Beginning with the line that holds "interessanten" in the data below, give again every line through the one that holds "PORTAL DA TRANSPARÊNCIA", exactly as written.

RECORD EXCERPTS »
════════════════
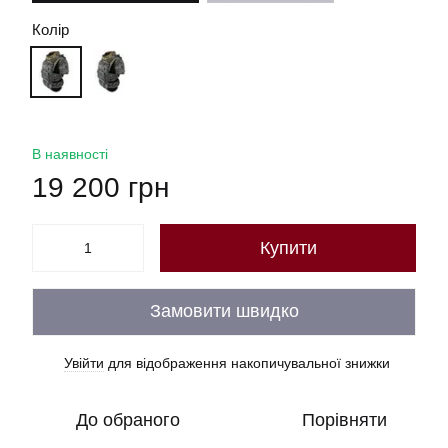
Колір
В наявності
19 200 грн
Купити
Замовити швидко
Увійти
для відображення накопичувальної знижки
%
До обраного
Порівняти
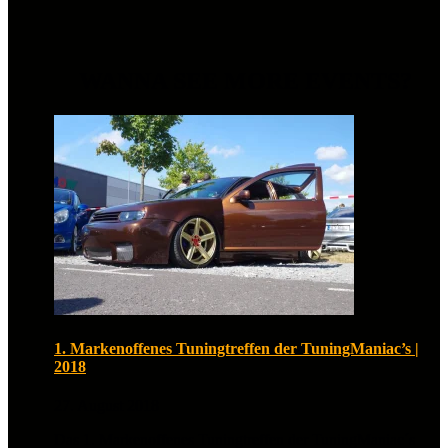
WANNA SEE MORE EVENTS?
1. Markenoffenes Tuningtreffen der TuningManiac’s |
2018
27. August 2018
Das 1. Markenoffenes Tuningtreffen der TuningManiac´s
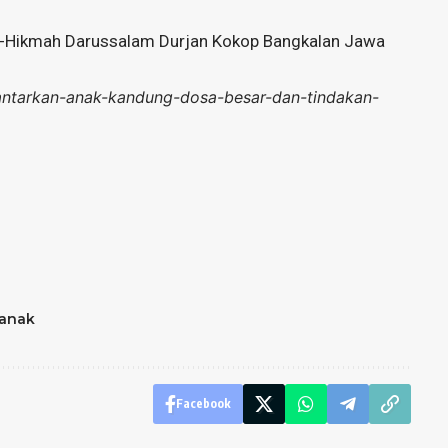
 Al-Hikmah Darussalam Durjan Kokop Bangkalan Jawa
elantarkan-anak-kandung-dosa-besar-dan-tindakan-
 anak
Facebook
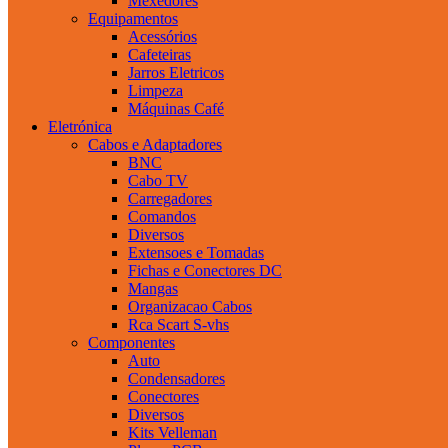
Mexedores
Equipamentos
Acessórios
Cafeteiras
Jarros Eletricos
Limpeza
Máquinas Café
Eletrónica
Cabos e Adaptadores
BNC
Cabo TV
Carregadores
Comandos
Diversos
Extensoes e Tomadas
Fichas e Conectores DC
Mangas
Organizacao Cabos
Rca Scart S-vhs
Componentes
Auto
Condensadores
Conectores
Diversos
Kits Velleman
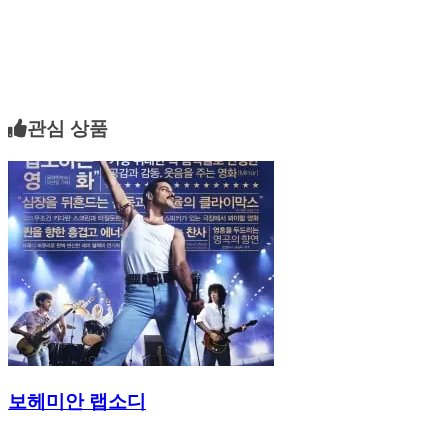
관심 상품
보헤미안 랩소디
════════════════
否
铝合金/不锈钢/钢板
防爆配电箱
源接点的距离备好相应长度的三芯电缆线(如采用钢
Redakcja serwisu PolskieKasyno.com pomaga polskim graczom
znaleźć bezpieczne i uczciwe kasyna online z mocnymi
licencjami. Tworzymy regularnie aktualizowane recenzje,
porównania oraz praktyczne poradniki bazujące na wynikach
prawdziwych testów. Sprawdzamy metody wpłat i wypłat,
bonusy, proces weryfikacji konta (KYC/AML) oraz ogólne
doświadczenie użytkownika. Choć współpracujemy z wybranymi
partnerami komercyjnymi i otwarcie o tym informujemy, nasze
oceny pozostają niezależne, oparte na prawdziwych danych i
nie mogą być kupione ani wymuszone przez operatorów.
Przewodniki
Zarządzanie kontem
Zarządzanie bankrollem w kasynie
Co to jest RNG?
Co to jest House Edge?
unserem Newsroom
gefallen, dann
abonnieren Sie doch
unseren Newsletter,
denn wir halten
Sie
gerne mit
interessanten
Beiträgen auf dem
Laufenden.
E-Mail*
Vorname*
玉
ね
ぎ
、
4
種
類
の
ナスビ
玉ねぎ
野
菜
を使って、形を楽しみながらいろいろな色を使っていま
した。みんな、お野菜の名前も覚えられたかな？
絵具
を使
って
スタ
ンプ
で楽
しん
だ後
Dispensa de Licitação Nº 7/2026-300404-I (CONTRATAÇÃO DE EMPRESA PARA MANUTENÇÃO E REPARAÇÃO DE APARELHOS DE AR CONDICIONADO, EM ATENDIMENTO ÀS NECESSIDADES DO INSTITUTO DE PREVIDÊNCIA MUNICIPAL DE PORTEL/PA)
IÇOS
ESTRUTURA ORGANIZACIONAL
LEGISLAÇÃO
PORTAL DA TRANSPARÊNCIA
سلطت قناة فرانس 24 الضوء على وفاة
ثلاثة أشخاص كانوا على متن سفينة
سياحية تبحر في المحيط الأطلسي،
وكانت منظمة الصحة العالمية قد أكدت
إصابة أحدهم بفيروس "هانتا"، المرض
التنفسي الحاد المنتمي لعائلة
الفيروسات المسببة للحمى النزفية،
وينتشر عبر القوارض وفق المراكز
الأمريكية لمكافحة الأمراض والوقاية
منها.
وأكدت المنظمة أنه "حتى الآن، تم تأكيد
════════════════
TASK ANSWER »
interessanten
Beiträgen auf dem
Laufenden.
E-Mail*
Vorname*
玉
ね
ぎ
、
4
種
類
の
ナスビ
玉ねぎ
野
菜
を使って、形を楽しみながらいろいろな色を使っていま
した。みんな、お野菜の名前も覚えられたかな？
絵具
を使
って
スタ
ンプ
で楽
しん
だ後
Dispensa de Licitação Nº 7/2026-300404-I (CONTRATAÇÃO DE EMPRESA PARA MANUTENÇÃO E REPARAÇÃO DE APARELHOS DE AR CONDICIONADO, EM ATENDIMENTO ÀS NECESSIDADES DO INSTITUTO DE PREVIDÊNCIA MUNICIPAL DE PORTEL/PA)
IÇOS
ESTRUTURA ORGANIZACIONAL
LEGISLAÇÃO
PORTAL DA TRANSPARÊNCIA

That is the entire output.